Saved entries
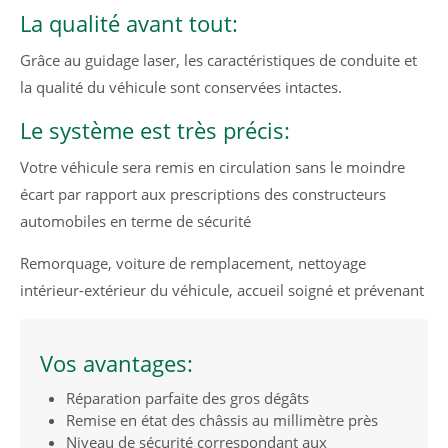
La qualité avant tout:
Grâce au guidage laser, les caractéristiques de conduite et
24h
/ 365days
la qualité du véhicule sont conservées intactes.
Le système est très précis:
Votre véhicule sera remis en circulation sans le moindre
We offer support for our customers
Mon - Fri 8:00am - 5:00pm
(GMT +1)
écart par rapport aux prescriptions des constructeurs
automobiles en terme de sécurité
Get in touch
Remorquage, voiture de remplacement, nettoyage
Cybersteel Inc.
intérieur-extérieur du véhicule, accueil soigné et prévenant
376-293 City Road, Suite 600
San Francisco, CA 94102
Vos avantages:
Have any questions?
+44 1234 567 890
Réparation parfaite des gros dégâts
Remise en état des châssis au millimètre près
Drop us a line
Niveau de sécurité correspondant aux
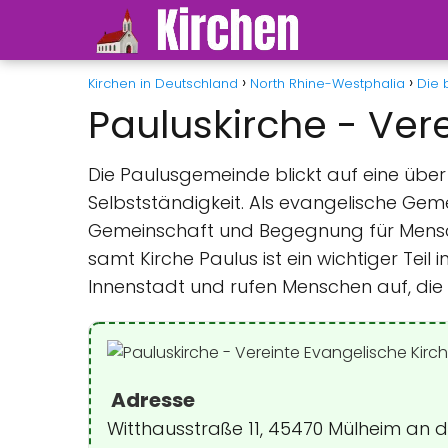
Kirchen in Deutschland
North Rhine-Westphalia
Die 
Pauluskirche - Ve
Die Paulusgemeinde blickt auf eine über 
Selbstständigkeit. Als evangelische Gemei
Gemeinschaft und Begegnung für Mensc
samt Kirche Paulus ist ein wichtiger Teil 
Innenstadt und rufen Menschen auf, die
Adresse
Witthausstraße 11, 45470 Mülheim an 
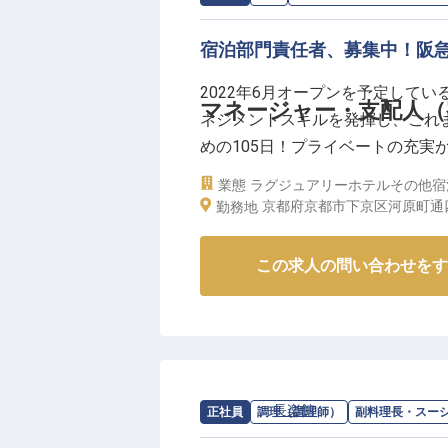
あなたの情熱と感性を活かし、甘
宿泊部門責任者、募集中！阪
ーー【安心して長く働ける充実の
2022年6月オープンを予定して
私たちは、働く皆様が安心して長
マネージャー・支配人（宿
ネジメントスキルを発揮し、これ
月給230,000円からのスター
めの105日！プライベートの充実が
利厚生も充実。
よってはさらに高給与も望めます
完全週休2日制はもちろん、有給休
業態
ラグジュアリーホテル
その他宿
町駅から徒歩2分と、毎日の通勤も
京都府京都市下京区河原町通四
とプライベートも大切にできる環
勤務地
点の情報です
社会保険完備やトレーニング制度
ート体制も整っています。
この求人の問い合わせをす
※2026年03月31日時点の情報です
求人情報：
長楽館
の
副料理長・スーシ
正社員
調理（調理師）
副料理長・スー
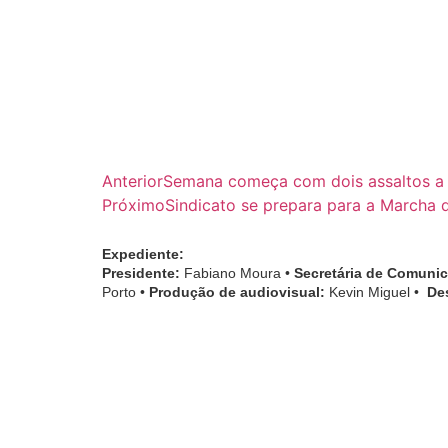
Anterior
Semana começa com dois assaltos a 
Próximo
Sindicato se prepara para a Marcha 
Expediente:
Presidente:
Fabiano Moura •
Secretária de Comuni
Porto •
Produção de audiovisual:
Kevin Miguel •
De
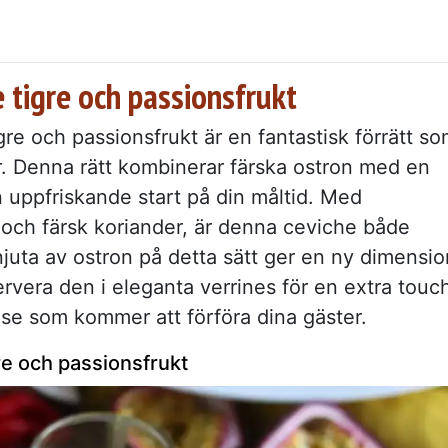
e tigre och passionsfrukt
re och passionsfrukt är en fantastisk förrätt s
r. Denna rätt kombinerar färska ostron med en
en uppfriskande start på din måltid. Med
 och färsk koriander, är denna ceviche både
 njuta av ostron på detta sätt ger en ny dimensio
Servera den i eleganta verrines för en extra touc
lse som kommer att förföra dina gäster.
re och passionsfrukt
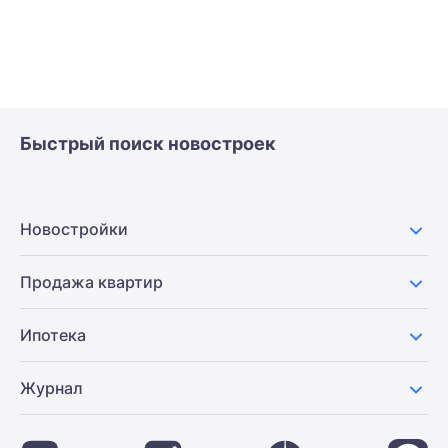
Быстрый поиск новостроек
Новостройки
Продажа квартир
Ипотека
Журнал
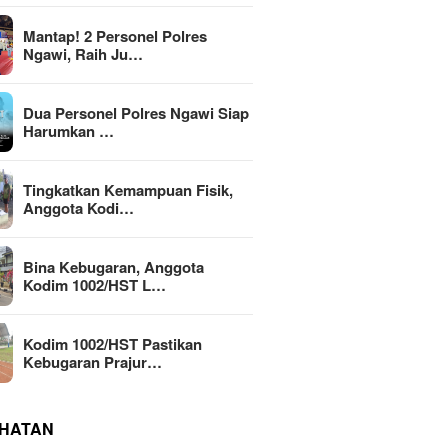
Mantap! 2 Personel Polres
Ngawi, Raih Ju…
Dua Personel Polres Ngawi Siap
Harumkan …
Tingkatkan Kemampuan Fisik,
Anggota Kodi…
Bina Kebugaran, Anggota
Kodim 1002/HST L…
Kodim 1002/HST Pastikan
Kebugaran Prajur…
HATAN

=== Try it ===
Each entry should appear again exactly as written, pictures excluded.

=== Answer section ===
La qualité avant tout:
Grâce au guidage laser, les caractéristiques de conduite et
24h
/ 365days
la qualité du véhicule sont conservées intactes.
Le système est très précis:
Votre véhicule sera remis en circulation sans le moindre
We offer support for our customers
Mon - Fri 8:00am - 5:00pm
(GMT +1)
écart par rapport aux prescriptions des constructeurs
automobiles en terme de sécurité
Get in touch
Remorquage, voiture de remplacement, nettoyage
Cybersteel Inc.
intérieur-extérieur du véhicule, accueil soigné et prévenant
376-293 City Road, Suite 600
San Francisco, CA 94102
Vos avantages:
Have any questions?
+44 1234 567 890
Réparation parfaite des gros dégâts
Remise en état des châssis au millimètre près
Drop us a line
Niveau de sécurité correspondant aux
Kirchen in Deutschland
North Rhine-Westphalia
Die 
Pauluskirche - Ve
Die Paulusgemeinde blickt auf eine über 
Selbstständigkeit. Als evangelische Gemei
Gemeinschaft und Begegnung für Mensc
samt Kirche Paulus ist ein wichtiger Teil 
Innenstadt und rufen Menschen auf, die
Adresse
Witthausstraße 11, 45470 Mülheim an 
あなたの情熱と感性を活かし、甘
宿泊部門責任者、募集中！阪
ーー【安心して長く働ける充実の
2022年6月オープンを予定して
私たちは、働く皆様が安心して長
マネージャー・支配人（宿
ネジメントスキルを発揮し、これ
月給230,000円からのスター
めの105日！プライベートの充実が
利厚生も充実。
よってはさらに高給与も望めます
完全週休2日制はもちろん、有給休
業態
ラグジュアリーホテル
その他宿
町駅から徒歩2分と、毎日の通勤も
京都府京都市下京区河原町通四
とプライベートも大切にできる環
勤務地
点の情報です
社会保険完備やトレーニング制度
ート体制も整っています。
この求人の問い合わせをす
※2026年03月31日時点の情報です
求人情報：
長楽館
の
副料理長・スーシ
正社員
調理（調理師）
副料理長・スー
Anterior
Semana começa com dois assaltos a 
Próximo
Sindicato se prepara para a Marcha 
Expediente:
Presidente:
Fabiano Moura •
Secretária de Comuni
Porto •
Produção de audiovisual:
Kevin Miguel •
De
e tigre och passionsfrukt
re och passionsfrukt är en fantastisk förrätt s
r. Denna rätt kombinerar färska ostron med en
en uppfriskande start på din måltid. Med
 och färsk koriander, är denna ceviche både
 njuta av ostron på detta sätt ger en ny dimensio
Servera den i eleganta verrines för en extra touc
lse som kommer att förföra dina gäster.
re och passionsfrukt
Быстрый поиск новостроек
Новостройки
Продажа квартир
Ипотека
Журнал
Mantap! 2 Personel Polres
Ngawi, Raih Ju…
Dua Personel Polres Ngawi Siap
Harumkan …
Tingkatkan Kemampuan Fisik,
Anggota Kodi…
Bina Kebugaran, Anggota
Kodim 1002/HST L…
Kodim 1002/HST Pastikan
Kebugaran Prajur…
HATAN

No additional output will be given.